Restate each record exactly as it was written.

Items listed in a dataset
* * * *

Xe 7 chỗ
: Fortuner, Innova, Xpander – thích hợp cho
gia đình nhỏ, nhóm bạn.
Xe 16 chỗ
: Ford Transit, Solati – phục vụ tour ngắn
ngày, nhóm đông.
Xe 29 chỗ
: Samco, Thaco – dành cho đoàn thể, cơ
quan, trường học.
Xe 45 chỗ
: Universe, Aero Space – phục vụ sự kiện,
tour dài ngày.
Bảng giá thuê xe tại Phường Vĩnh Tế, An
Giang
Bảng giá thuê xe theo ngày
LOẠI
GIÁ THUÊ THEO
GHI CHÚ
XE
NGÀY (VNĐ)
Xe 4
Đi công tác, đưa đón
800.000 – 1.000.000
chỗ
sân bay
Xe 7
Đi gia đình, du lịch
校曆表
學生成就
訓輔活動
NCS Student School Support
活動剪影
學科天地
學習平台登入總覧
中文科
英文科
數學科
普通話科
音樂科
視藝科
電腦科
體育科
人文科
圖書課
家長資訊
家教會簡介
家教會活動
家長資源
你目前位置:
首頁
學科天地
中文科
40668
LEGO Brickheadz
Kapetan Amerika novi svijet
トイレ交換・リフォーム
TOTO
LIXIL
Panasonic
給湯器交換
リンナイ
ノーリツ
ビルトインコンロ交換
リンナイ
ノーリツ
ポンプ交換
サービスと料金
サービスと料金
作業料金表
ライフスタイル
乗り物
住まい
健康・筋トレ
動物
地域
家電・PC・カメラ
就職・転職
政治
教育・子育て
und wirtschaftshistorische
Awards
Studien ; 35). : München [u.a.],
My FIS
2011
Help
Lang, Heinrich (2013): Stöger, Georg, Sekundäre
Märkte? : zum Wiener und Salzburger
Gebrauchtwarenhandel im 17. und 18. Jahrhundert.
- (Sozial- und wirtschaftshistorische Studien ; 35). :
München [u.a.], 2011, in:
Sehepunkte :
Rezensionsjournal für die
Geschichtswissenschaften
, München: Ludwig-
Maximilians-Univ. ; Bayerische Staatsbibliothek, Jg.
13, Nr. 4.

* * * *

** Task response **
Xe 7 chỗ
: Fortuner, Innova, Xpander – thích hợp cho
gia đình nhỏ, nhóm bạn.
Xe 16 chỗ
: Ford Transit, Solati – phục vụ tour ngắn
ngày, nhóm đông.
Xe 29 chỗ
: Samco, Thaco – dành cho đoàn thể, cơ
quan, trường học.
Xe 45 chỗ
: Universe, Aero Space – phục vụ sự kiện,
tour dài ngày.
Bảng giá thuê xe tại Phường Vĩnh Tế, An
Giang
Bảng giá thuê xe theo ngày
LOẠI
GIÁ THUÊ THEO
GHI CHÚ
XE
NGÀY (VNĐ)
Xe 4
Đi công tác, đưa đón
800.000 – 1.000.000
chỗ
sân bay
Xe 7
Đi gia đình, du lịch
校曆表
學生成就
訓輔活動
NCS Student School Support
活動剪影
學科天地
學習平台登入總覧
中文科
英文科
數學科
普通話科
音樂科
視藝科
電腦科
體育科
人文科
圖書課
家長資訊
家教會簡介
家教會活動
家長資源
你目前位置:
首頁
學科天地
中文科
40668
LEGO Brickheadz
Kapetan Amerika novi svijet
トイレ交換・リフォーム
TOTO
LIXIL
Panasonic
給湯器交換
リンナイ
ノーリツ
ビルトインコンロ交換
リンナイ
ノーリツ
ポンプ交換
サービスと料金
サービスと料金
作業料金表
ライフスタイル
乗り物
住まい
健康・筋トレ
動物
地域
家電・PC・カメラ
就職・転職
政治
教育・子育て
und wirtschaftshistorische
Awards
Studien ; 35). : München [u.a.],
My FIS
2011
Help
Lang, Heinrich (2013): Stöger, Georg, Sekundäre
Märkte? : zum Wiener und Salzburger
Gebrauchtwarenhandel im 17. und 18. Jahrhundert.
- (Sozial- und wirtschaftshistorische Studien ; 35). :
München [u.a.], 2011, in:
Sehepunkte :
Rezensionsjournal für die
Geschichtswissenschaften
, München: Ludwig-
Maximilians-Univ. ; Bayerische Staatsbibliothek, Jg.
13, Nr. 4.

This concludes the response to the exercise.